Tal vez se jugaría la vida por la última botella de Coca-Cola (llena) en un planeta árido y calcinante, no sólo para que se le pase la sed y le pique la lengua, sino porque esa botella curvilínea y ojalá fría le parecerá espantosamente humana, una bomba atómica de nostalgia. Tranquilo, ese planeta inhóspito es la tierra misma. ¿Tierra? Lo que nos tranquiliza son las ciudades, el cemento bajo el cual la verdadera tierra duerme un sueño injusto, y los animales nos hablan ahora con nuestras propias voces digitalizadas. Según una leyenda erotizada y cruel, un cazador (de los que iban con arco y flechas por los bosques de Grecia y Asia Menor) llamado Acteón tuvo la mala, involuntaria ocurrencia de sorprender a la diosa de esos bosques, la virginal Artemisa (a.k.a. Diana, en latín), bañándose desnuda en una gruta. La intolerable belleza de la diosa provocó la huida del cazador, pero el vengativo hechizo de Artemisa iba haciendo su efecto a medida que, sin bolero de Ravel y sí con angustiados gritos a sus compañeros, Acteón corría: sus piernas se iban transformando en las de un ciervo, su voz se ahogaba en resoplidos, su cabellera se tornaba cornamenta, y pronto sus perros de caza lo despedazaron. No era una evolución sino un “regreso”, una metamorfosis de castigo por contemplar a una diosa de tú a tú.

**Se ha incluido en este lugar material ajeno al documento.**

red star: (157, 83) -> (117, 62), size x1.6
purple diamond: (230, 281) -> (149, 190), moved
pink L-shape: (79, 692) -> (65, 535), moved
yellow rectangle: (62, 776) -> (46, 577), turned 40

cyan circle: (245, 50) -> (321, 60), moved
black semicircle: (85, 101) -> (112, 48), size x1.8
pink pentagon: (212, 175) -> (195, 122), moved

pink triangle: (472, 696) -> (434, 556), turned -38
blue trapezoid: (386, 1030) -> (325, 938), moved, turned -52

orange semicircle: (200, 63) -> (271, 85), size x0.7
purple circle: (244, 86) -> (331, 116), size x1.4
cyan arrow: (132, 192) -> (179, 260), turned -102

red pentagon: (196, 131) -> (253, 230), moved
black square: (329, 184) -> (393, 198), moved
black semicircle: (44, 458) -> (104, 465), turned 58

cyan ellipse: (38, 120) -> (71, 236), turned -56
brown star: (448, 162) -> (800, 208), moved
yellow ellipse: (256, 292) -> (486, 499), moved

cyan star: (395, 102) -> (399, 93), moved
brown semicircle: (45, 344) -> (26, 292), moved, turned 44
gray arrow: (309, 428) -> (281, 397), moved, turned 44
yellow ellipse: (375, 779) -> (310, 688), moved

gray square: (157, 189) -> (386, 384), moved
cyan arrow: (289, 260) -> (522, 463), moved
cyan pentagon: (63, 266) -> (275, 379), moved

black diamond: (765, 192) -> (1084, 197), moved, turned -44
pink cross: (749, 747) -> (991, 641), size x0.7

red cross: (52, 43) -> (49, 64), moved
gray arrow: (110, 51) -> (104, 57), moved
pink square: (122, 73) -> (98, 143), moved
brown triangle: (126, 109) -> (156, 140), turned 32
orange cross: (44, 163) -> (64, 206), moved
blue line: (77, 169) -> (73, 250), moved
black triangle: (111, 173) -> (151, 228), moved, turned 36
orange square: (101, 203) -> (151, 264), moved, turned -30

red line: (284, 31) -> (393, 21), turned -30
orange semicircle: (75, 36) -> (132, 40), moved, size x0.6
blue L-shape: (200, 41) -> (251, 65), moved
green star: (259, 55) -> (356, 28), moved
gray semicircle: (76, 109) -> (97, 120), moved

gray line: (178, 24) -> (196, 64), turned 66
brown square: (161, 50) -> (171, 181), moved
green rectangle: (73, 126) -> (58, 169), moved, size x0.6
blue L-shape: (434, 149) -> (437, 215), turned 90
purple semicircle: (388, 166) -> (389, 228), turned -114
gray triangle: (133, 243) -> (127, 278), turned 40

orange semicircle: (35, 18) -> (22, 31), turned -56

Los dioses no existen, por así decirlo, y el Dios único de los monoteístas -ojo, mis amigos- mucho menos (ése sí que no). Los hombres, aburridos de inventarlo, tratan ahora de manipular ellos mismos las formas de la Naturaleza. Es la Cultura, dicen, y en ella los animales caben sólo como símbolos. Ahí vamos endiosando al símbolo del mono, eso es “monoteísmo”: el hombre se disfraza de mono, para complicarles la vida a sus hermanos, y en más o menos mala. Los verdaderos animales selváticos se van a extinguir por causas principalmente humanas. Su venganza será divina, o sea, será la transformación del homo oligosapiens (que será el “monohabitante” de la Tierra) en, digo yo, carne comestible o carne de cañón de sí mismo, por quítame allá esas aguas. Más que “el lobo del hombre”, seremos el lobo del ciervo humano, mordidos por el espejo. O la loba, pero no la de Roma, que nos dio de mamar.